Still working with WordPress. They’re helping me troubleshoot, which I guess I shouldn’t be too snarky about seeing as I don’t exactly pay them for this product.
Still, I have to say, as a software engineer who works in the software testing department, the problems I’ve had with WordPress (the vast majority of which I don’t bother to post about on here) do not fill me with confidence at the state of software development. When I went hunting for blog software to host my blog on, I only had a few criteria:
- I wanted something that looked reasonably good, and/or had a fair number of ‘skin’ options.
- I wanted something I could post pictures with captions and hovertext.
- I wanted something where I could do a post (including captions and hovertext) from an iPhone, and have it be identical to a post that I would do from a computer.
- I wanted something that would let me queue up an extra post that would automatically post at (say) 6 PM if I hadn’t posted something else that day already.
- And I wanted something that I could customize heavily without learning CSS or PHP, the former because I’m not a designer and thus the effort of learning it would be mostly wasted and the latter because I find it highly offensive.
What did I find?
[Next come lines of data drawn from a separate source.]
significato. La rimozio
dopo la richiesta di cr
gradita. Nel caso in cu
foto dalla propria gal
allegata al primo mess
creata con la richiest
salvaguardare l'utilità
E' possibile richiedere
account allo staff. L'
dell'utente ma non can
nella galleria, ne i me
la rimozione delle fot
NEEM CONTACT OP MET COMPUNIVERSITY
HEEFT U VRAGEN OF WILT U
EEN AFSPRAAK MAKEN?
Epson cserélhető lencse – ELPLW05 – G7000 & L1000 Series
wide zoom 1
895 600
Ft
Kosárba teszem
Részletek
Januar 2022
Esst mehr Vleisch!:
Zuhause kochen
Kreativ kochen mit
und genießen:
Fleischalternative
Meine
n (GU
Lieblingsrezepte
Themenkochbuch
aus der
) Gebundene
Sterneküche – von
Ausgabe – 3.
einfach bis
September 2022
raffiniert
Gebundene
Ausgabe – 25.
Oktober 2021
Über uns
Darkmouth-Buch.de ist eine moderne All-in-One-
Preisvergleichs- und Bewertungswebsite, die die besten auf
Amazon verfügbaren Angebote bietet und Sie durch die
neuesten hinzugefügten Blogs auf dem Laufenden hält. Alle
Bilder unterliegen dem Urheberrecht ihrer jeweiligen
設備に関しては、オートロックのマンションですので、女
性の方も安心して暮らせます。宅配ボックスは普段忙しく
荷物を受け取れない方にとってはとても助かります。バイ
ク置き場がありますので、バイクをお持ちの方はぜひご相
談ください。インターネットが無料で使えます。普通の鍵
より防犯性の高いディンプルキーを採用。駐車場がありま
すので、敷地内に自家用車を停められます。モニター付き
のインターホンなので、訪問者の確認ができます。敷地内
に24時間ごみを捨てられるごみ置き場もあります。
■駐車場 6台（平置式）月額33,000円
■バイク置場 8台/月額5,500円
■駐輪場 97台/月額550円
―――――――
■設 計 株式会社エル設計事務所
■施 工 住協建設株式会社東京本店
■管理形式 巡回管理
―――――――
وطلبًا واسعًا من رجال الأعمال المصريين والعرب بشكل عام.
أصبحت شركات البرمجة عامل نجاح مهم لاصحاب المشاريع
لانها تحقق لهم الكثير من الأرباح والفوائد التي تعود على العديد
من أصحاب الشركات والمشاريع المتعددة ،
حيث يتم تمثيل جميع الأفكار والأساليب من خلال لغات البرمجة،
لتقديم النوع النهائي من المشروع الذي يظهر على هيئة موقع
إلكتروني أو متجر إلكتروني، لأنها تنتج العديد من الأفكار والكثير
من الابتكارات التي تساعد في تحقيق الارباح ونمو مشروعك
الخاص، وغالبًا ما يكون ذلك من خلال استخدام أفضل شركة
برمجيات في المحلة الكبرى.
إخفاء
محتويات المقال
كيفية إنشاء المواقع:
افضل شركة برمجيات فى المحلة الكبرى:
I found that I could get the first one, and the second one. That there was no way to get the third one on any blog platform (at the time, at least, and last I checked last year it still was impossible), unless I was willing to write my own iPhone client. That there was no way to get the fourth one (at the time, at least), unless I was willing to write my own plugin, but that WordPress at least let you schedule posts in advance, which was sort of close to what I wanted, but not close enough that I was happy with it. And that every single blog platform of any size was written in PHP. (And that I have had to venture into using it a couple of times to fix problems that were otherwise not solvable. And I still feel dirty.)
I don’t know if anyone cares, but I might as well explain why the scheduling thing isn’t as close to what I want as it sounds like it should be. The original idea of this blog was that I’d write a post every day, for that day. It would include observations and events and such for that day. And if I skipped a day, either by mistake or on purpose, then I’d have a few posts queued up and one would automatically post, and it wouldn’t be topical for that day but that’s okay occasionally. If I wanted to do this on WordPress, I would have to queue up four posts, set them up to post tomorrow, the next day, and the two days after that, and then every day that I made a post, at the same time as I made the post, I would have to go in and reschedule the one that was supposed to post tomorrow for five days from now. It’s highly error-prone, and inconvenient, and I knew I’d never be able to remember to do it reliably. The more reasonable approach would be to just queue up posts four days in advance… but then I don’t get the ‘current events’ part of my idea, because everything would be four days out of date.
This seems like an utter no-brainer for a daily blog, but nobody else seems to have thought of it but me. And yes, I am a programmer, but as I said, I refuse to learn enough about PHP and WordPress programming to implement something like that. There are enough languages that I have been exposed to that did not wake a sudden urgent sense of loathing, I am not going to venture into learning the ones that do.
And now, of course, my workaround of at least scheduling posts one day in advance has stopped working. (And so has my twitter link, and so has my automated twitter posting setup, and so has quite a lot of other stuff, really.) I guess there’s a reason ‘FYWP’ is a well-known acronym…
Sorry about the frustration – maybe you should take over WordPress and fix it ;-]! It’s clear they need more dog lovers!
I’ve heard good things about SquareSpace, and it’s not tooooooo expensive
http://www.squarespace.com/
They’re not really designed for blogs, I don’t think. They certainly lack a lot of the things that I use on a day to day basis here.
And tumblr is… well… tumblr. It’s not exactly a sales point from my point of view. 🙂
I haven’t used SquareSpace before, that’s just what I had heard and what their site shows. As for tumblr – fair enough 🙂
I’m a dev as well and have had to dive in to WP before (though not since 3.4/5), so if you want a hand feel free to drop me a line.